Other times, my church challenges me. It’s not that I ever disagree with anything our pastors say, but sometimes they give me something to think about that I wouldn’t normally think about on my own at this moment in time. Yesterday was more like one of those days.
“Jesus amazed, confounded, and confused people,” our pastor said. I jotted it down in my notebook, because I absorb best when I’m writing. Something about pulling the words down from the air onto the written page helps me wrestle with what I’m hearing in ways my brain can’t do just by listening alone. But that’s where the questions usually start for me.
I know Jesus has amazed, confounded, and confused me. More times than I can count. But is He amazing, confounding, and confusing me right now? Have I drawn close enough this season to see the real Him and not just the Christmas story I know and re-read every year? Have I slowed down enough to let Him blow my mind?

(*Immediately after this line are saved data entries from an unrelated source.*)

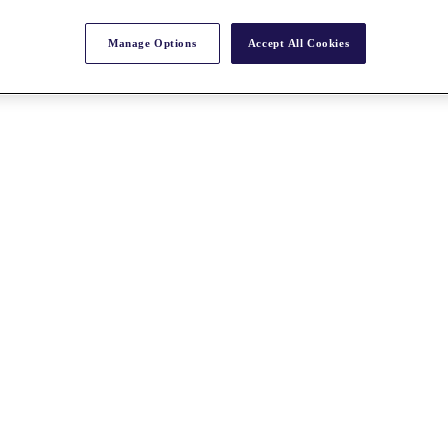
Manage Options
Accept All Cookies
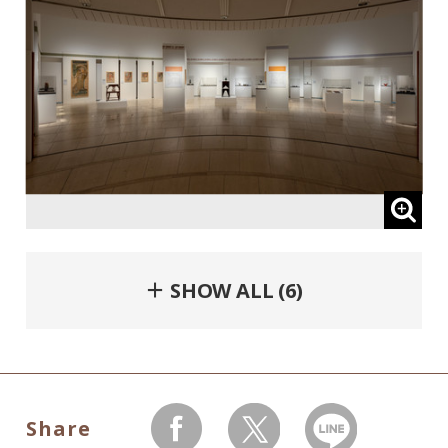
＋ SHOW ALL (6)
Share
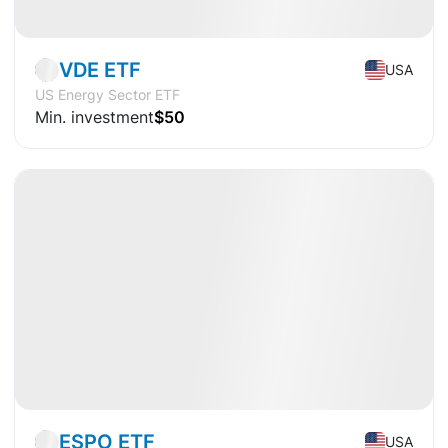
Market
ETF
VDE ETF
USA
US Energy Sector ETF
Min. investment
$50
Available
CAGR
+9.7%
Market
ETF
ESPO ETF
USA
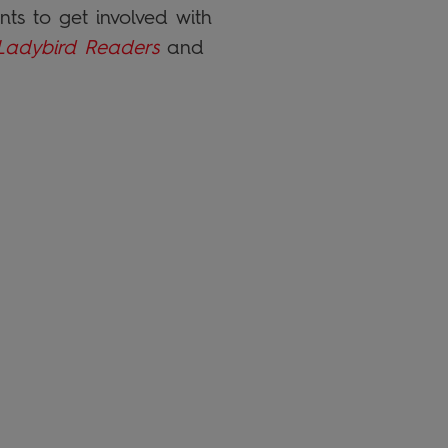
ts to get involved with
Ladybird Readers
and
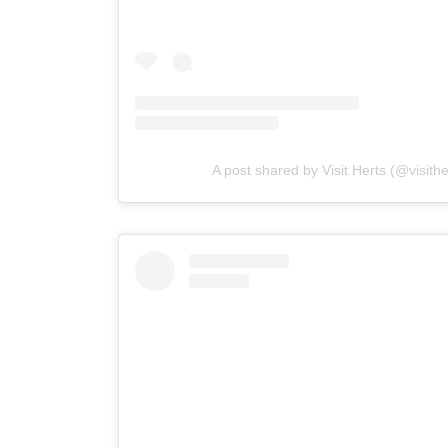
A post shared by Visit Herts (@visith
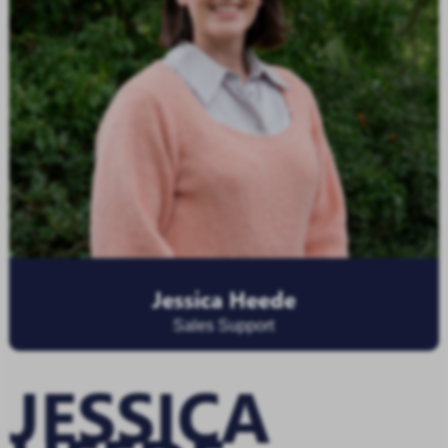
Jessica Heede
Sales Support
JESSICA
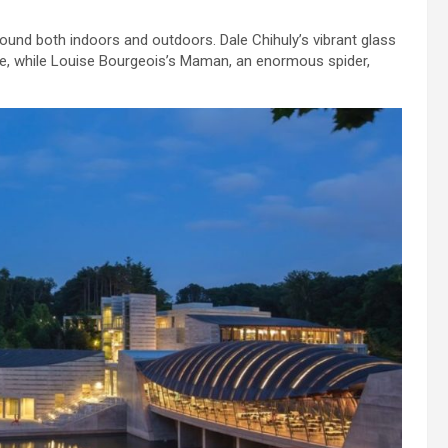
und both indoors and outdoors. Dale Chihuly’s vibrant glass
re, while Louise Bourgeois’s Maman, an enormous spider,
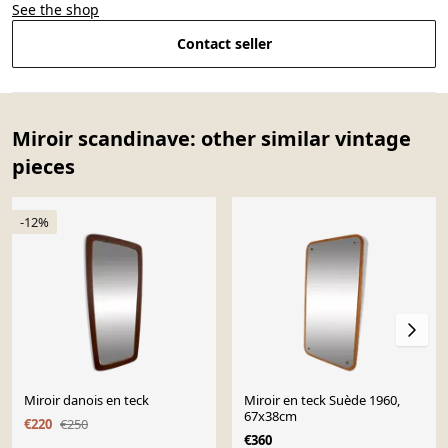
See the shop
Contact seller
Miroir scandinave: other similar vintage
pieces
-12%
Miroir danois en teck
Miroir en teck Suède 1960,
67x38cm
€220
€250
€360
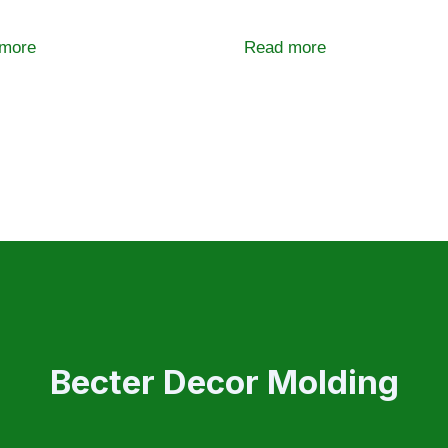
more
Read more
Becter Decor Molding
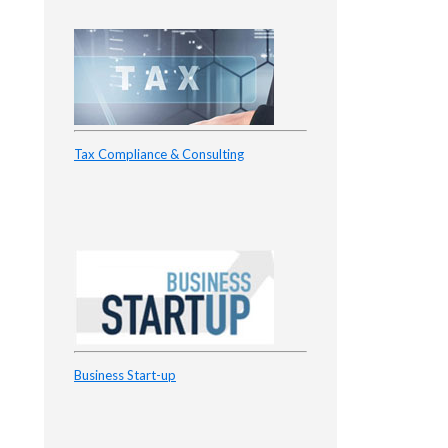
Tax Compliance & Consulting
Business Start-up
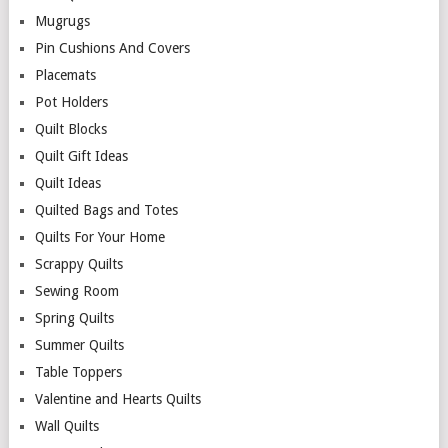
Mugrugs
Pin Cushions And Covers
Placemats
Pot Holders
Quilt Blocks
Quilt Gift Ideas
Quilt Ideas
Quilted Bags and Totes
Quilts For Your Home
Scrappy Quilts
Sewing Room
Spring Quilts
Summer Quilts
Table Toppers
Valentine and Hearts Quilts
Wall Quilts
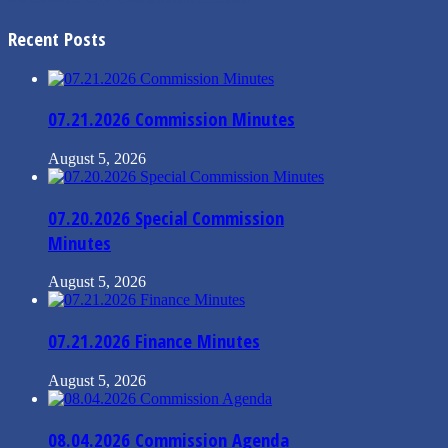
Recent Posts
07.21.2026 Commission Minutes
August 5, 2026
07.20.2026 Special Commission
Minutes
August 5, 2026
07.21.2026 Finance Minutes
August 5, 2026
08.04.2026 Commission Agenda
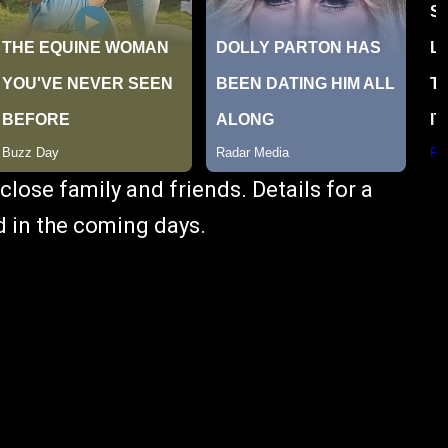
close family and friends. Details for a
ed in the coming days.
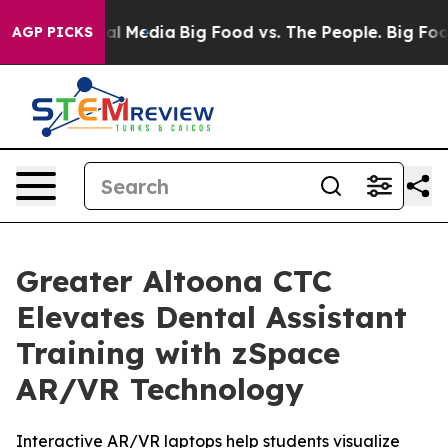
s on Social Media
Big Food vs. The People. Big Food’s 
AGP PICKS
Greater Altoona CTC
Elevates Dental Assistant
Training with zSpace
AR/VR Technology
Interactive AR/VR laptops help students visualize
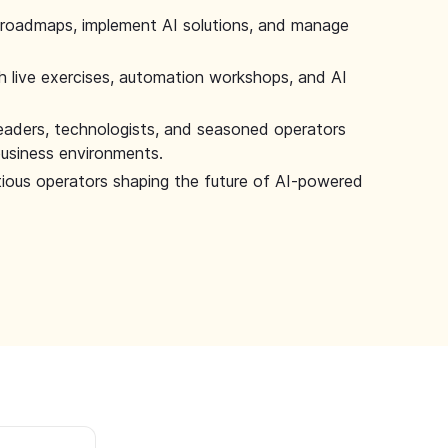
 roadmaps, implement AI solutions, and manage
 live exercises, automation workshops, and AI
leaders, technologists, and seasoned operators
 business environments.
tious operators shaping the future of AI-powered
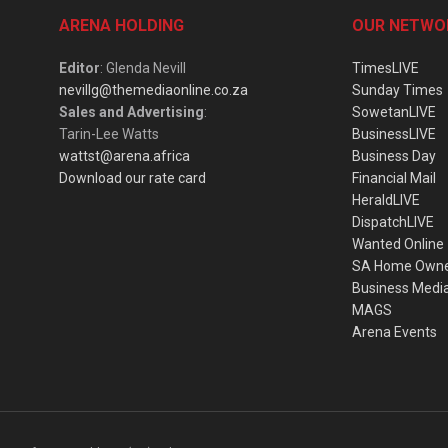
ARENA HOLDING
OUR NETWO
Editor
: Glenda Nevill
TimesLIVE
nevillg@themediaonline.co.za
Sunday Times
Sales and Advertising
:
SowetanLIVE
Tarin-Lee Watts
BusinessLIVE
wattst@arena.africa
Business Day
Download our rate card
Financial Mail
HeraldLIVE
DispatchLIVE
Wanted Online
SA Home Own
Business Medi
MAGS
Arena Events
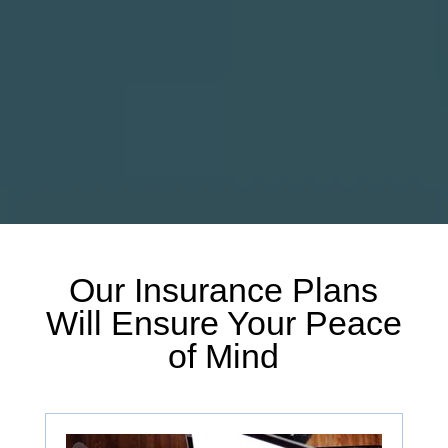
Our Insurance Plans
Will Ensure Your Peace
of Mind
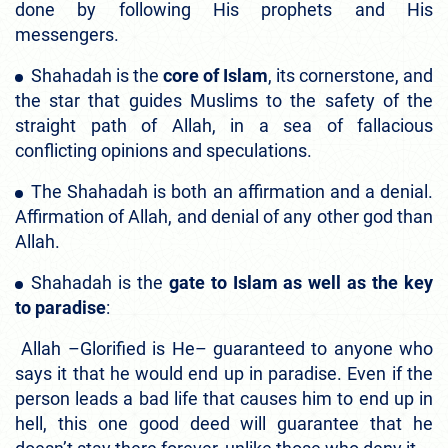
done by following His prophets and His
messengers.
Shahadah is the
core of Islam
, its cornerstone, and
the star that guides Muslims to the safety of the
straight path of Allah, in a sea of fallacious
conflicting opinions and speculations.
The Shahadah is both an affirmation and a denial.
Affirmation of Allah, and denial of any other god than
Allah.
Shahadah is the
gate to Islam as well as the key
to paradise
:
Allah –Glorified is He– guaranteed to anyone who
says it that he would end up in paradise. Even if the
person leads a bad life that causes him to end up in
hell, this one good deed will guarantee that he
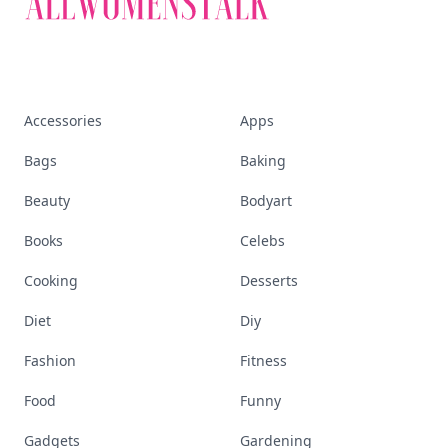
Accessories
Apps
Bags
Baking
Beauty
Bodyart
Books
Celebs
Cooking
Desserts
Diet
Diy
Fashion
Fitness
Food
Funny
Gadgets
Gardening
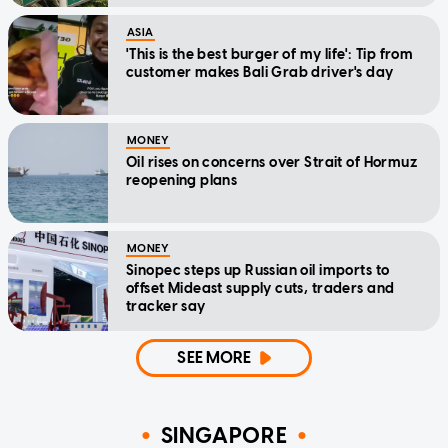
ASIA
'This is the best burger of my life': Tip from
customer makes Bali Grab driver's day
MONEY
Oil rises on concerns over Strait of Hormuz
reopening plans
MONEY
Sinopec steps up Russian oil imports to
offset Mideast supply cuts, traders and
tracker say
SEE MORE
SINGAPORE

A couple nights ago I was thinking about the Christmases in my past. A friend had shared with me how disappointed she was to be sick at Christmas, and I knew exactly how she felt. I remembered all the Christmases I went through when illness was such a big part of my life. Several of them had still felt like Christmas, even though one of the gifts I wanted so badly – to be healed – couldn’t be wrapped and placed under the tree. But Christmas 2010 was particularly lonely.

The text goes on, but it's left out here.